***** LISTED RECORDS *****

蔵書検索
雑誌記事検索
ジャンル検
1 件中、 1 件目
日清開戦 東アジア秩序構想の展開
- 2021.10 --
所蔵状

*****
***** LISTED RECORDS *****

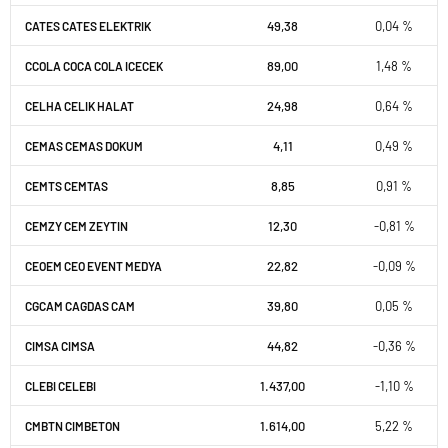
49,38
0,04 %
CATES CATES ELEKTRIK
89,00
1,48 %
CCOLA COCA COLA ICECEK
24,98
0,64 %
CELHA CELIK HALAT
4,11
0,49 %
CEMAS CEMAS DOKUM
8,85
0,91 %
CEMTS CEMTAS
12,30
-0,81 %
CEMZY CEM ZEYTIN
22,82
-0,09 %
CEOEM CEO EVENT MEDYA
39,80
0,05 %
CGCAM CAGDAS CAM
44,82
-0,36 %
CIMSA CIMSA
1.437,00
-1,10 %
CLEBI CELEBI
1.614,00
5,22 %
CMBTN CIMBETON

*****
***** LISTED RECORDS *****

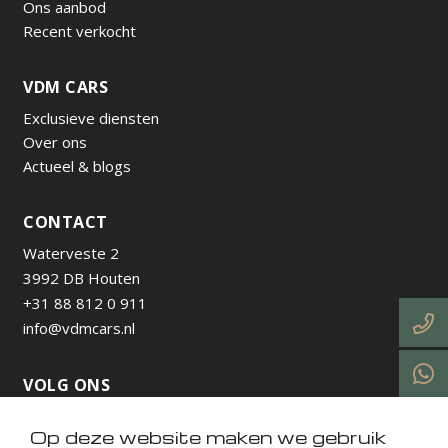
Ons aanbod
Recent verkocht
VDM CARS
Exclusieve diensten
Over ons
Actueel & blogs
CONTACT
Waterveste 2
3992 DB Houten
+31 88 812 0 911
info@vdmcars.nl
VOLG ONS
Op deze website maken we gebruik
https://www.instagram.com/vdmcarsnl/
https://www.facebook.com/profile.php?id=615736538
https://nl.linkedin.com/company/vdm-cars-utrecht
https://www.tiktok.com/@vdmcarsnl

*****

• PROBLEM REQUIREMENTS: The required output is a copy of each line in the records where the string "vdmcarsnl" occurs.

• THE COMPLETED TASK:
https://www.instagram.com/vdmcarsnl/
https://www.tiktok.com/@vdmcarsnl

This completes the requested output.